Extracted page text data >>
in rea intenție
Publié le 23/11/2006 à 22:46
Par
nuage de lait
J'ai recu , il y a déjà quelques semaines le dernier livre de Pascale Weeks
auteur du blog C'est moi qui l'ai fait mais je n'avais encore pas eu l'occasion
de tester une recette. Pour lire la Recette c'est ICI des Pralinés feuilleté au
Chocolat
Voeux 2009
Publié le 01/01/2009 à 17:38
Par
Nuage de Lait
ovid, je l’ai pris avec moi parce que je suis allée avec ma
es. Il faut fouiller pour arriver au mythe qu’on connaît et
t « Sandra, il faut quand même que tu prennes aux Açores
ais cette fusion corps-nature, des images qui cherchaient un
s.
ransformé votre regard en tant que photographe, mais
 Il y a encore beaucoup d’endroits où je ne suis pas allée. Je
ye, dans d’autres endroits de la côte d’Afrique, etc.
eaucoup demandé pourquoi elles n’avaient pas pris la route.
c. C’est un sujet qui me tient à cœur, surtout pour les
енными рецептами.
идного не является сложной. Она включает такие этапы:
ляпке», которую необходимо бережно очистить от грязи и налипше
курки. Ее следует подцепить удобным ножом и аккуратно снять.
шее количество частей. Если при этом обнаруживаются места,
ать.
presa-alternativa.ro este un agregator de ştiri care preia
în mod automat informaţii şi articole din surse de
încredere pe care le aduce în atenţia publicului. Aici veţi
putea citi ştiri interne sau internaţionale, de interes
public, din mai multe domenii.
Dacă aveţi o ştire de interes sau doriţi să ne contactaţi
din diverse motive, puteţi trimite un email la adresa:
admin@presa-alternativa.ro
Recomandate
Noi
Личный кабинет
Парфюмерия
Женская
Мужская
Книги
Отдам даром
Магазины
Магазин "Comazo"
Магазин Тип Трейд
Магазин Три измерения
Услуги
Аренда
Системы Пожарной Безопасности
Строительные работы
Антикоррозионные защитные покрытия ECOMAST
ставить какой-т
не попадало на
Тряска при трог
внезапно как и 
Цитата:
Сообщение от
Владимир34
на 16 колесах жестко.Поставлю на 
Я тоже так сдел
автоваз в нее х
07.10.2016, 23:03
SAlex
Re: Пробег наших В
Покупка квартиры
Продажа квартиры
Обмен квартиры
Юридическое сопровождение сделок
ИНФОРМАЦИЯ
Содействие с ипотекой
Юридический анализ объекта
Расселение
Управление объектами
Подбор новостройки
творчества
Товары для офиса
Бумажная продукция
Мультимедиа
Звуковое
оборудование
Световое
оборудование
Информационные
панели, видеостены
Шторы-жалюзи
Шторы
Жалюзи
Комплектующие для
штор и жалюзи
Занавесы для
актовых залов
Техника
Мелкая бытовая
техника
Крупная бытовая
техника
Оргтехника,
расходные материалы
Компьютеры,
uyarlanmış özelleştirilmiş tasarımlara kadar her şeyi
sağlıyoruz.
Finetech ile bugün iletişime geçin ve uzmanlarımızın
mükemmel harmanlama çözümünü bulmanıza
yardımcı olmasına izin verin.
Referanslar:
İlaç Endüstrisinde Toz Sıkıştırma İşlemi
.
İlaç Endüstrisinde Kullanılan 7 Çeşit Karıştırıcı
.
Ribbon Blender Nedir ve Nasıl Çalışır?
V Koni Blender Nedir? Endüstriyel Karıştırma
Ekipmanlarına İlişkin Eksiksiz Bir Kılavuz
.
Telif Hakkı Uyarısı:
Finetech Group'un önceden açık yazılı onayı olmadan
...
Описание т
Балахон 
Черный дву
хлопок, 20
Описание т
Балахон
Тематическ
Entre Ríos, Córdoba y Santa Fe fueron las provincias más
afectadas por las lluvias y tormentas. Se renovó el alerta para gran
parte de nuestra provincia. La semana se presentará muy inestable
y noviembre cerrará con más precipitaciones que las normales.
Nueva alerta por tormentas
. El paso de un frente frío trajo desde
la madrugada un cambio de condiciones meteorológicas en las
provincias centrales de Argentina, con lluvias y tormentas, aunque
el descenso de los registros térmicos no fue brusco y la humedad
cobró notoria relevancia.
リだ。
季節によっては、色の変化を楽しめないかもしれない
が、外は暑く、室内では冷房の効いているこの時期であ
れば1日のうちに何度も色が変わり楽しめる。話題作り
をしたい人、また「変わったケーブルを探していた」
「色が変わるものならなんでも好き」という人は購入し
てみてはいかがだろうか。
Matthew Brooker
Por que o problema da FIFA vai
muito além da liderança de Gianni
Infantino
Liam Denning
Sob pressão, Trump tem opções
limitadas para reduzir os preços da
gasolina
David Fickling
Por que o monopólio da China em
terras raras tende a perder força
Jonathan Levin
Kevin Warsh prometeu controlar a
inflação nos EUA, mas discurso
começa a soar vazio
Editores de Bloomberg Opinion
...
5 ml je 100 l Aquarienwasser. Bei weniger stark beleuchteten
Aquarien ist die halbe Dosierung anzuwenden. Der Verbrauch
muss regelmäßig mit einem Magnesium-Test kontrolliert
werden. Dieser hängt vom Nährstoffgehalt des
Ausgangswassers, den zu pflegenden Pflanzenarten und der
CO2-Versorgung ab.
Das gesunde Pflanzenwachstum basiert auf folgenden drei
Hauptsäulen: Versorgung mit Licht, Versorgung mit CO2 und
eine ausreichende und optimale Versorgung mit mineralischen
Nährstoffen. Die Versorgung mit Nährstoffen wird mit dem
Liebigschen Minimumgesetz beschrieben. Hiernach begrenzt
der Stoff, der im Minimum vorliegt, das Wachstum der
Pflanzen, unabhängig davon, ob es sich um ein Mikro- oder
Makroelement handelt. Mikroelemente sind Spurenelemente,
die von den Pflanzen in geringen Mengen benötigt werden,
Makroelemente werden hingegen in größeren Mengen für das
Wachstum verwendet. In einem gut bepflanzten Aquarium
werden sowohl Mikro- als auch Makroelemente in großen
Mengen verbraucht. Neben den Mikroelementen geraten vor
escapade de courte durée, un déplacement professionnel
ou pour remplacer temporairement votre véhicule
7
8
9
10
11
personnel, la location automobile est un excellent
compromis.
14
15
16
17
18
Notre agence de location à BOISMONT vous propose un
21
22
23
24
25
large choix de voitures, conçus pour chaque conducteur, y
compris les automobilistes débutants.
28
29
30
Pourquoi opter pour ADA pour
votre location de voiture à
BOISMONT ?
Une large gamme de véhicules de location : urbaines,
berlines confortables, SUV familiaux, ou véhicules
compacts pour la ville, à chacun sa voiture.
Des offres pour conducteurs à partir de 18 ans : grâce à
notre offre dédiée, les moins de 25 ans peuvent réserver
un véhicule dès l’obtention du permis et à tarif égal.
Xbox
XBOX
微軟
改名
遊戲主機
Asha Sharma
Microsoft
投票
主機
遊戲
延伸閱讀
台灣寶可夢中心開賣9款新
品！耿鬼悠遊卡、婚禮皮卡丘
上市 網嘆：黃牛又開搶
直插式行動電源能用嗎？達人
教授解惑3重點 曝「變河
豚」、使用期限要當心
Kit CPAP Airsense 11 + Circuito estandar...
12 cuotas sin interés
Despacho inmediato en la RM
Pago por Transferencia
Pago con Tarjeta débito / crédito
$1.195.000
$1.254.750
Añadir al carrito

WORK INSTRUCTIONS >>
Each line in the data that holds the string "Makroelemente" must be returned.

ANSWER BOX >>
Makroelemente werden hingegen in größeren Mengen für das
werden sowohl Mikro- als auch Makroelemente in großen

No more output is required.